My love for Italian food is far and wide, and fresh ricotta is a staple of Italian cooking. It’s used in everything from ravioli and stuffed shells to lasagna, and dessert dishes too. This was my first foray into cheesemaking, and it was surprisingly simple! It used only four ingredients: milk, cream, vinegar and salt. Although, you will need a thermometer and cheesecloth. In the coming weeks, I’m going to focus on making a few dishes, inspired by my travels in various countries, including Italy. So, I decided to get a leg up on making ricotta so my handmade spinach-ricotta ravioli or ricotta gnocci will be that much fresher!
Serves: 2 cups
- 8 cups pasteurized whole milk (1/2 gallon)
- 1/2 cup heavy cream
- 1 teaspoon salt
- 1/4 cup distilled white vinegar
- Line a strainer with cheesecloth and place over a large bowl.

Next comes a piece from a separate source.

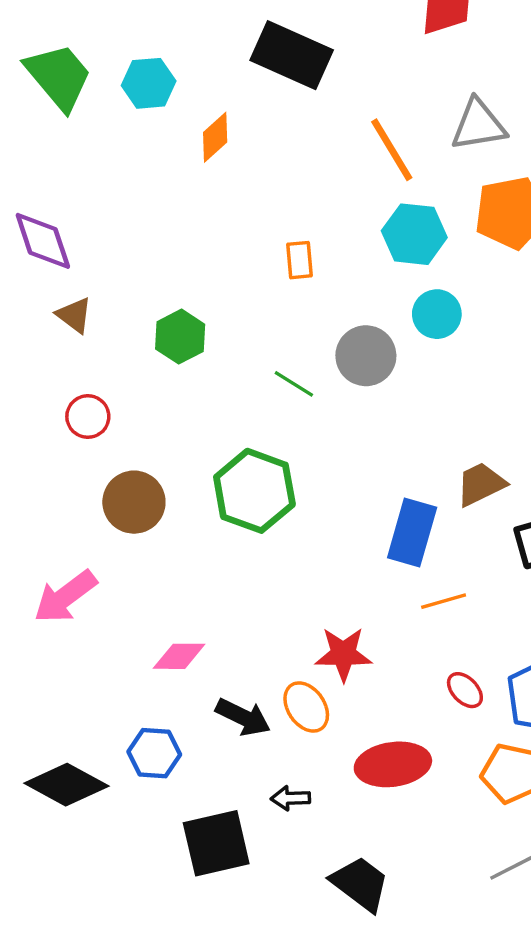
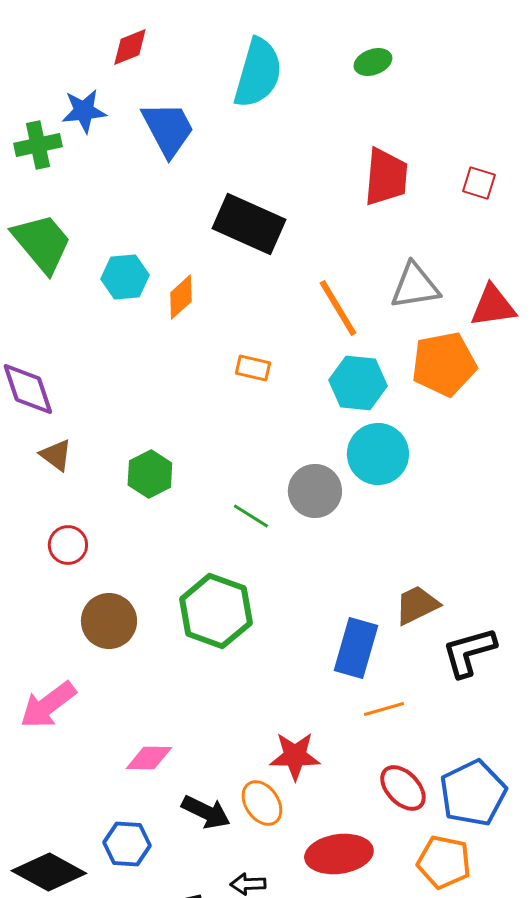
cyan hexagon: (149, 83) -> (125, 277), moved
orange rectangle: (299, 260) -> (253, 368), moved, turned -72
cyan circle: (437, 314) -> (378, 454), size x1.4
red ellipse: (465, 690) -> (403, 788), size x1.4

- Place the milk, cream and salt in a medium saucepan. Cook over low heat until a thermometer reads between 175 and 180 degrees Fahrenheit.
- Remove the saucepan from the stove. Slowly pour in the vinegar while gently stirring.
- Once all of the vinegar has been poured in, allow it to sit undisturbed for 20 minutes.
- Carefully ladle the soft curds that have formed at the top into the strainer. The remaining liquid (whey) can be discarded.
- Allow the curds to drain for one hour. (Do not press on the curds or manipulate them in any way).
- Once drained, transfer the ricotta cheese to a container and refrigerate until use. Discard the whey (the liquid).
- The ricotta may be stored in a sealed container in the refrigerator for up to one week.